Return exactly the lines that run from the one with "Mobile UI element" to the last line of the entries below, both included, and nothing else.

Data records:

╭──

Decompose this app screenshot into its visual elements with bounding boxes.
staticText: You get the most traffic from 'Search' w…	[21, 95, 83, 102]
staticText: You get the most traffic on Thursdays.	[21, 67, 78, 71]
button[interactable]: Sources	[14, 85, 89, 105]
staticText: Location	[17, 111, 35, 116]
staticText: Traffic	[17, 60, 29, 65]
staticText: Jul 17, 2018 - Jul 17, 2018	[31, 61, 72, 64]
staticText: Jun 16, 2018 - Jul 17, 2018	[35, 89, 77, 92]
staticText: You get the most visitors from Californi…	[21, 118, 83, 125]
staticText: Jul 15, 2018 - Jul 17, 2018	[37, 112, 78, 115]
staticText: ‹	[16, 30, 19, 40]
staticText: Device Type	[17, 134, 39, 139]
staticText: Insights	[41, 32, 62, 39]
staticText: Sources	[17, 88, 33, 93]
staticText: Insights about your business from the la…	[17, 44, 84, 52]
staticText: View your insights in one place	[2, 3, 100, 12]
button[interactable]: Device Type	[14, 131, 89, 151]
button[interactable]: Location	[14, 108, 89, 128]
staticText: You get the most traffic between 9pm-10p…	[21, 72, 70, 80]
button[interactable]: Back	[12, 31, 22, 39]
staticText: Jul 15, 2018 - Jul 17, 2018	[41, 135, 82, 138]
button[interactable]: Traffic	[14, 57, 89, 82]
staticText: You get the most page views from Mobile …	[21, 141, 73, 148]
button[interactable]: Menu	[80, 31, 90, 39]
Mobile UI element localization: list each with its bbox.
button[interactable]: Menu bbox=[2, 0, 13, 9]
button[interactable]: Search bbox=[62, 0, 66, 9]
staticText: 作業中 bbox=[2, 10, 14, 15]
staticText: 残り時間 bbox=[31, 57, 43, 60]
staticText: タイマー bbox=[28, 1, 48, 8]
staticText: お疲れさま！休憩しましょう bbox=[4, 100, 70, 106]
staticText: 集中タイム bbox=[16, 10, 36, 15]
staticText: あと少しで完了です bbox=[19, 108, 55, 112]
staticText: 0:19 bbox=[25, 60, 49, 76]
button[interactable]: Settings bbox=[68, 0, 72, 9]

╰──

- Response:
Mobile UI element localization: list each with its bbox.
button[interactable]: Menu bbox=[2, 0, 13, 9]
button[interactable]: Search bbox=[62, 0, 66, 9]
staticText: 作業中 bbox=[2, 10, 14, 15]
staticText: 残り時間 bbox=[31, 57, 43, 60]
staticText: タイマー bbox=[28, 1, 48, 8]
staticText: お疲れさま！休憩しましょう bbox=[4, 100, 70, 106]
staticText: 集中タイム bbox=[16, 10, 36, 15]
staticText: あと少しで完了です bbox=[19, 108, 55, 112]
staticText: 0:19 bbox=[25, 60, 49, 76]
button[interactable]: Settings bbox=[68, 0, 72, 9]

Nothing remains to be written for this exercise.